==== EXERCISE DATA ====

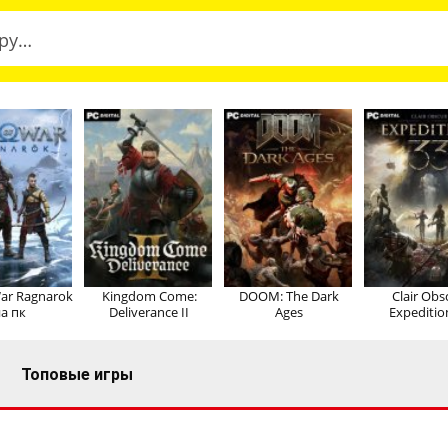
ar Ragnarok
Kingdom Come:
DOOM: The Dark
Clair Obs
а пк
Deliverance II
Ages
Expeditio
Топовые игры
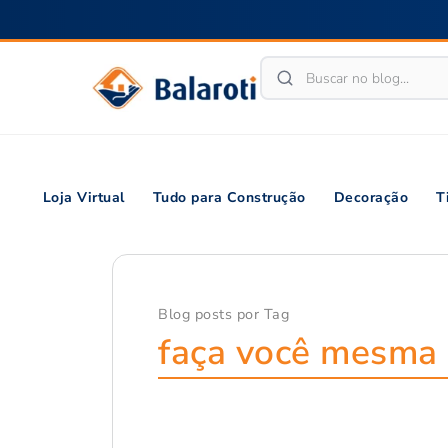
Loja Virtual
Tudo para Construção
Decoração
T
Blog posts por Tag
faça você mesma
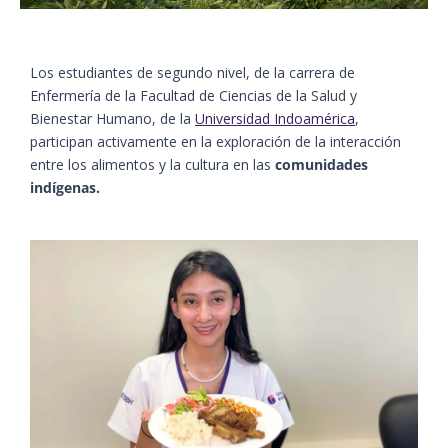
Los estudiantes de segundo nivel, de la carrera de
Enfermería de la Facultad de Ciencias de la Salud y
Bienestar Humano, de la
Universidad Indoamérica
,
participan activamente en la exploración de la interacción
entre los alimentos y la cultura en las
comunidades
indígenas.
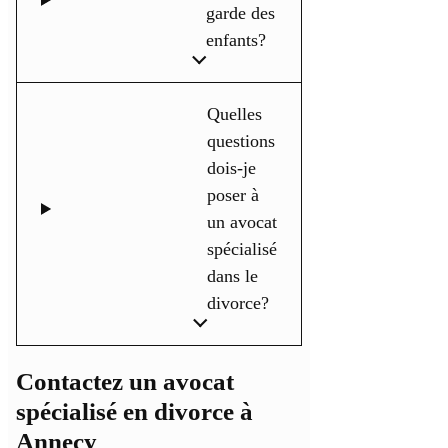
garde des
enfants?
Quelles
questions
dois-je
poser à
un avocat
spécialisé
dans le
divorce?
Contactez un avocat
spécialisé en divorce à
Annecy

====

## AIM OF THE EXERCISE
What is the number of lines in the data that contain "spécialisé"? Write that number and nothing else.

## SOLUTION BELOW
2